Exercise instructions
Which lines in the listing below contain "educació"? Copy each of them.

-------------------------

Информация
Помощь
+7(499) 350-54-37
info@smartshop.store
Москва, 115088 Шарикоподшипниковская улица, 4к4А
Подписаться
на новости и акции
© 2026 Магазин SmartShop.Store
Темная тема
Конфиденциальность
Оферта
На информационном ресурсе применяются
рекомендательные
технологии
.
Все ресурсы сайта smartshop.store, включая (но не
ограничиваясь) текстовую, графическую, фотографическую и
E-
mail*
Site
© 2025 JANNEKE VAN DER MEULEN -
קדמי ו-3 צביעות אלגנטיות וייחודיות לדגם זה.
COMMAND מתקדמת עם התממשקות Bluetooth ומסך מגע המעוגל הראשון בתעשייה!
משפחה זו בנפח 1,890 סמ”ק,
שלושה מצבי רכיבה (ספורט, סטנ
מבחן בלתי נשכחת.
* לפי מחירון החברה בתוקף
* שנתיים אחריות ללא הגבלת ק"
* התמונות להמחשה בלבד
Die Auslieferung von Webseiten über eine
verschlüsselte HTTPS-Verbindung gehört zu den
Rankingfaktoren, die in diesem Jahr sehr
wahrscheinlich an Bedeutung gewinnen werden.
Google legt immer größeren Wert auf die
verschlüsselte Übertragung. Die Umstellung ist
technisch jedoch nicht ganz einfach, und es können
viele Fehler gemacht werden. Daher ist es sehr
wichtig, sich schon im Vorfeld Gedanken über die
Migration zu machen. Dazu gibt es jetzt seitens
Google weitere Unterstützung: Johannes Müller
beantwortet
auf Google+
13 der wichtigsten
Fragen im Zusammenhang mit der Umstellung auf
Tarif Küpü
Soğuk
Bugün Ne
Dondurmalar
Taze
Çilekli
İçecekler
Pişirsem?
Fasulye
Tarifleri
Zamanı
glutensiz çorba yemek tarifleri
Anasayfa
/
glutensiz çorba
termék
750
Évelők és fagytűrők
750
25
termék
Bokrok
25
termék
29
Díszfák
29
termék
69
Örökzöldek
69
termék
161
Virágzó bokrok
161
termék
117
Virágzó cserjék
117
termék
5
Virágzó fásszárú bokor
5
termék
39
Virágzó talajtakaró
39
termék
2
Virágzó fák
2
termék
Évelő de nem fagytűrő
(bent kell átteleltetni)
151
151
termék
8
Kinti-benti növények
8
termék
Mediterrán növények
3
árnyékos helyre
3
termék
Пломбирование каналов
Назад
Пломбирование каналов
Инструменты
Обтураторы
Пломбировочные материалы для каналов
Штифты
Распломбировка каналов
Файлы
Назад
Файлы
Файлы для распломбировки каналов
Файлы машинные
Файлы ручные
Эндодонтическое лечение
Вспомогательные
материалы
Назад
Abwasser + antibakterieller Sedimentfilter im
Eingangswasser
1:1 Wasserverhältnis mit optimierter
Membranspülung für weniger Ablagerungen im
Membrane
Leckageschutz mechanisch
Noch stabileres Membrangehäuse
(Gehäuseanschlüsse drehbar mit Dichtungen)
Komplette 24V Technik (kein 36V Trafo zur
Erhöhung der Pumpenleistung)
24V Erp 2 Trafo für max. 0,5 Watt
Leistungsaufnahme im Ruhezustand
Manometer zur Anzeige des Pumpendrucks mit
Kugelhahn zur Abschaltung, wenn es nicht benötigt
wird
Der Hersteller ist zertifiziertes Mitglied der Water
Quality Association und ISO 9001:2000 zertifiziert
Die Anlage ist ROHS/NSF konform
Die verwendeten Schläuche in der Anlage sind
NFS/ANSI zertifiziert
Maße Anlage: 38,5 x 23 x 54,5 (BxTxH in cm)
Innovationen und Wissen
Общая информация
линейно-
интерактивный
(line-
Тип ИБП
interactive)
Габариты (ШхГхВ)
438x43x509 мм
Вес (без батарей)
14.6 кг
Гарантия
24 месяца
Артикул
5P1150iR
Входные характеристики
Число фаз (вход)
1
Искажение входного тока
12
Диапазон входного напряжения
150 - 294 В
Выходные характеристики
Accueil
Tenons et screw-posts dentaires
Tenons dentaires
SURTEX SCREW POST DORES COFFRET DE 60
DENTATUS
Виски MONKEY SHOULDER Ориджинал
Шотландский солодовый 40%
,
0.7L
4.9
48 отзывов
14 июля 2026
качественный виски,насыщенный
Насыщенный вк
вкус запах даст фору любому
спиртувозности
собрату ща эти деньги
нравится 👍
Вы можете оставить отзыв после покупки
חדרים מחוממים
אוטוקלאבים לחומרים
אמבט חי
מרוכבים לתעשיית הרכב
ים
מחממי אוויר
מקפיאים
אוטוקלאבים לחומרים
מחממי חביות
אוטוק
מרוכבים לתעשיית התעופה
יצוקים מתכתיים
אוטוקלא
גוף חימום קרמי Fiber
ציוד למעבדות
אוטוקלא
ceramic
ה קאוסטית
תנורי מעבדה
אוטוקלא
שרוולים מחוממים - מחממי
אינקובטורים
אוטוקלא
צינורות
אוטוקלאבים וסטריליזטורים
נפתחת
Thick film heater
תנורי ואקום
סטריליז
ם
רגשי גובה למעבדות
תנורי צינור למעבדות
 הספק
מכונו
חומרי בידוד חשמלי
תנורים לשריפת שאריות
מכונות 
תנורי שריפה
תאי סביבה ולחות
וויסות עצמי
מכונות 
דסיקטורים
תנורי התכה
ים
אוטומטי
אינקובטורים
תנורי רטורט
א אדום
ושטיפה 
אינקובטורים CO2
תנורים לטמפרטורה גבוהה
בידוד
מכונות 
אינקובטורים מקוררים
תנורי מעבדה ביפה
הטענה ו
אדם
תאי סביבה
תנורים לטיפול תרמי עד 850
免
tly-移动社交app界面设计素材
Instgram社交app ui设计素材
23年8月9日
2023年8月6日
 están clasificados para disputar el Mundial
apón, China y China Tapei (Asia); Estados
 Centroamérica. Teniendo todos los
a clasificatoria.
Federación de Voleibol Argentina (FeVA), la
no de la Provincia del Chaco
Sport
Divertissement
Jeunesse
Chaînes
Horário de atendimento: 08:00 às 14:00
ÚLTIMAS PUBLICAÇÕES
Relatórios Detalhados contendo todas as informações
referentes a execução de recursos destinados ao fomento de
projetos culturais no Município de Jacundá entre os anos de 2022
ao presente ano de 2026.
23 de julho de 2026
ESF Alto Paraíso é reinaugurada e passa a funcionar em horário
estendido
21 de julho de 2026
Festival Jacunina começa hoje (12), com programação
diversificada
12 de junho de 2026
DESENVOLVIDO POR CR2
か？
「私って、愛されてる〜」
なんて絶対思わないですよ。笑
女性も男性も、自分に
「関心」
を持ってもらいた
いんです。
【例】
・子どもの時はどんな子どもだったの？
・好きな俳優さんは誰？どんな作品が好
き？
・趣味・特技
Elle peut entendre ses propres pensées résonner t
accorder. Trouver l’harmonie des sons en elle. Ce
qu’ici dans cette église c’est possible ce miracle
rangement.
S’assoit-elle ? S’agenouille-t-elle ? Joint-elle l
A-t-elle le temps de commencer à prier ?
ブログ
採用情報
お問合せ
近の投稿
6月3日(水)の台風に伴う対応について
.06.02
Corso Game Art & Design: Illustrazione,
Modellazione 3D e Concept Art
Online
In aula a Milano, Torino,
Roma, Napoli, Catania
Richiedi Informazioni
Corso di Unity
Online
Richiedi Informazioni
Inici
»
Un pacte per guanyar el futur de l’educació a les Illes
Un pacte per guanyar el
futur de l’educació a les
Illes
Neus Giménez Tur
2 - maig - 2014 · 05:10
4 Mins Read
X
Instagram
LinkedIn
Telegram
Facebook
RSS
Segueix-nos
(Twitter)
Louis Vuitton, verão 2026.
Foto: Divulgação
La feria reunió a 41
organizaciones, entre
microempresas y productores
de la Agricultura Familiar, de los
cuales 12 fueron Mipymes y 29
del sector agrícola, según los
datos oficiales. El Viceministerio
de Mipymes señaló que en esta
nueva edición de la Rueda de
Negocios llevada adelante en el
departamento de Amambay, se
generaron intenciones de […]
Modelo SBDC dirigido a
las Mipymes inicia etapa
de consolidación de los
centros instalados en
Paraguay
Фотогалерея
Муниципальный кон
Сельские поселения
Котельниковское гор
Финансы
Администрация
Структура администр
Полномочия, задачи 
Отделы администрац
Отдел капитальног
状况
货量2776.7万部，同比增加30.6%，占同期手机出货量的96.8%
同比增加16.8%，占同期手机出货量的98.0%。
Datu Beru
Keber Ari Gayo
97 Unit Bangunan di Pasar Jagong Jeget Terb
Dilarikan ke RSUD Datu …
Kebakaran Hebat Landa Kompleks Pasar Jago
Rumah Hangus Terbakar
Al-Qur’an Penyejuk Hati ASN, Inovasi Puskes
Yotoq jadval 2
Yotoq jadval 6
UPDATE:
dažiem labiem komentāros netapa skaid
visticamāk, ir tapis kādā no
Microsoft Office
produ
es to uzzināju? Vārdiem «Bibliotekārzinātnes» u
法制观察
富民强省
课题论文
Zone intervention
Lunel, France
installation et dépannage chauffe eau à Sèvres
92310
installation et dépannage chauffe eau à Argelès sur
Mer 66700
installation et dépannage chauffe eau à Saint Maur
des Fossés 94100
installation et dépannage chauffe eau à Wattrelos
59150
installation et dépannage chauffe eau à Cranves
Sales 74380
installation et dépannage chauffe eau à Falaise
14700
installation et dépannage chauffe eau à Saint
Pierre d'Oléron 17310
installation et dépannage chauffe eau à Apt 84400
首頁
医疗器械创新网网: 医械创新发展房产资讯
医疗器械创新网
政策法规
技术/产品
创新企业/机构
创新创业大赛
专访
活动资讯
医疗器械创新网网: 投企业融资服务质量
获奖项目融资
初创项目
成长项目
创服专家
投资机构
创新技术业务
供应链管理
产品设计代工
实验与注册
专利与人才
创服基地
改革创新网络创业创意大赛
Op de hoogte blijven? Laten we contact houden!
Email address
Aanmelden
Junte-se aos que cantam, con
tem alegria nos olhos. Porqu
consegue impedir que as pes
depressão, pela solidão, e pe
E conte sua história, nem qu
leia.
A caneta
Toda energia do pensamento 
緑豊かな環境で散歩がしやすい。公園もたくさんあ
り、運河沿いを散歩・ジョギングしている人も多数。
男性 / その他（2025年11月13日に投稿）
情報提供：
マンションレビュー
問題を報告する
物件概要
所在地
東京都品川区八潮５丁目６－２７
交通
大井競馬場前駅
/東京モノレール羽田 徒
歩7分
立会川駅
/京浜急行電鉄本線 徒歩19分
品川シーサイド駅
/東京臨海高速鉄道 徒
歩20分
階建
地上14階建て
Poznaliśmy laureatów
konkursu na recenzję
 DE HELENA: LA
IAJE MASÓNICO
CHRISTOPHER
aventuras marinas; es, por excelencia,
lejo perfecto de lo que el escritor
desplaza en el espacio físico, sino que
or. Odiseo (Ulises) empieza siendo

-------------------------

Exercise solution
Un pacte per guanyar el futur de l’educació a les Illes
futur de l’educació a les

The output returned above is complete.